### WHAT TO PRODUCE
Where a line of the material includes the string "sentiment", copy that line.

### MATERIAL PROVIDED
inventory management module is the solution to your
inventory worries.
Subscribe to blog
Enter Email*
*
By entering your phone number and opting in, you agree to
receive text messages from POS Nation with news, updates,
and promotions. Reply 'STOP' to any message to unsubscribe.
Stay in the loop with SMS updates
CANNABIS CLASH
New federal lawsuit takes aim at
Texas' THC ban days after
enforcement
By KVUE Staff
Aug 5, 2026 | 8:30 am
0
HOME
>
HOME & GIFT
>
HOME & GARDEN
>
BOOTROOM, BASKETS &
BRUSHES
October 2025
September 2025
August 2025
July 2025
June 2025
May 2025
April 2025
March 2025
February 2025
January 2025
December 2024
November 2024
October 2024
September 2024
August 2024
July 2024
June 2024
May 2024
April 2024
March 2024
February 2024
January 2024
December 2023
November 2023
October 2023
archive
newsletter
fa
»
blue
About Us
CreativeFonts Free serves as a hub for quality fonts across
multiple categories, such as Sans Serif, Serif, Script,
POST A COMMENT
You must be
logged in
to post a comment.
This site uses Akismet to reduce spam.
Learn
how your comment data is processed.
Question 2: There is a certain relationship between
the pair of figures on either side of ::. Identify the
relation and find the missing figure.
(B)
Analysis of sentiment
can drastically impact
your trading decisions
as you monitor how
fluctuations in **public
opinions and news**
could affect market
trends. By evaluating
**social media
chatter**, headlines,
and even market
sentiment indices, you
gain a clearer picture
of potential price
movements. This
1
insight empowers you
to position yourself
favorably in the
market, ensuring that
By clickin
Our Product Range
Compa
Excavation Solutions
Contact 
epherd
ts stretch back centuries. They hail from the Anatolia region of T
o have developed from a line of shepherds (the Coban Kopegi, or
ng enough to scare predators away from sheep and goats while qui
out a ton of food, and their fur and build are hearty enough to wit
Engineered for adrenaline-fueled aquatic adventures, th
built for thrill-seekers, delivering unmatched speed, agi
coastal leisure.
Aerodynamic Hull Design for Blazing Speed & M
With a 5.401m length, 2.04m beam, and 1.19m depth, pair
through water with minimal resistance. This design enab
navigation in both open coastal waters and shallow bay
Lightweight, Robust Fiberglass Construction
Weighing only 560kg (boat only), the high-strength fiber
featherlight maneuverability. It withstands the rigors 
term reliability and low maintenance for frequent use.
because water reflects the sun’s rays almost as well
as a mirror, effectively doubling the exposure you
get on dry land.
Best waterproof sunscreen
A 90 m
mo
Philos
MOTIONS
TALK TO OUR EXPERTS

### SOLUTION TO THIS PROBLEM
Analysis of sentiment
sentiment indices, you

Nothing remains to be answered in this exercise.